[Data records Boundary: Start]

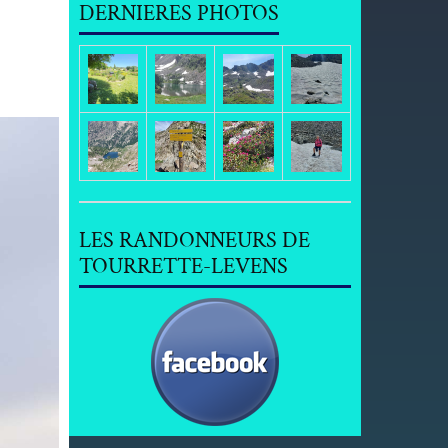
DERNIERES PHOTOS
LES RANDONNEURS DE
TOURRETTE-LEVENS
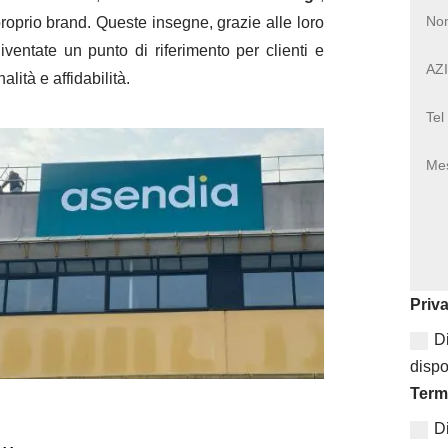
proprio brand. Queste insegne, grazie alle loro
iventate un punto di riferimento per clienti e
ità e affidabilità.
Priv
D
disp
Term
D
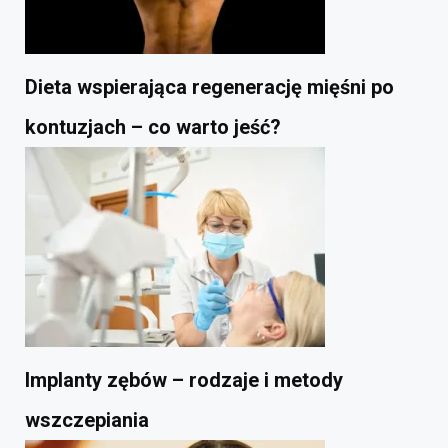
Dieta wspierająca regenerację mięśni po
kontuzjach – co warto jeść?
Implanty zębów – rodzaje i metody
wszczepiania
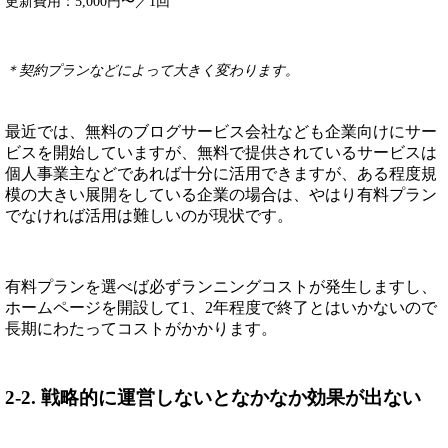
更新費用：5,000円〜／1回
＊契約プランなどによって大きく変わります。
最近では、無料のブログサービス会社なども企業向けにサー
ビスを開始していますが、無料で提供されているサービスは
個人事業主などであれば十分に活用できますが、ある程度規
模の大きい展開をしている企業の場合は、やはり有料プラン
でなければ活用は難しいのが現状です。
有料プランを選べば必ずランニングコストが発生しますし、
ホームページを開設して1、2年程度で終了とはいかないので
長期にわたってコストがかかります。
2-2. 戦略的に運営しないとなかなか効果が出ない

[Data records Boundary: End]

**Required work**
Output, exactly and only, the lines beginning with the one that contains "ità e affidabilità." and ending at the last line of the records above. Drop the pictures.

**Result of this exercise**
ità e affidabilità.
Priv
D
disp
Term
D
Dieta wspierająca regenerację mięśni po
kontuzjach – co warto jeść?
Implanty zębów – rodzaje i metody
wszczepiania
更新費用：5,000円〜／1回
＊契約プランなどによって大きく変わります。
最近では、無料のブログサービス会社なども企業向けにサー
ビスを開始していますが、無料で提供されているサービスは
個人事業主などであれば十分に活用できますが、ある程度規
模の大きい展開をしている企業の場合は、やはり有料プラン
でなければ活用は難しいのが現状です。
有料プランを選べば必ずランニングコストが発生しますし、
ホームページを開設して1、2年程度で終了とはいかないので
長期にわたってコストがかかります。
2-2. 戦略的に運営しないとなかなか効果が出ない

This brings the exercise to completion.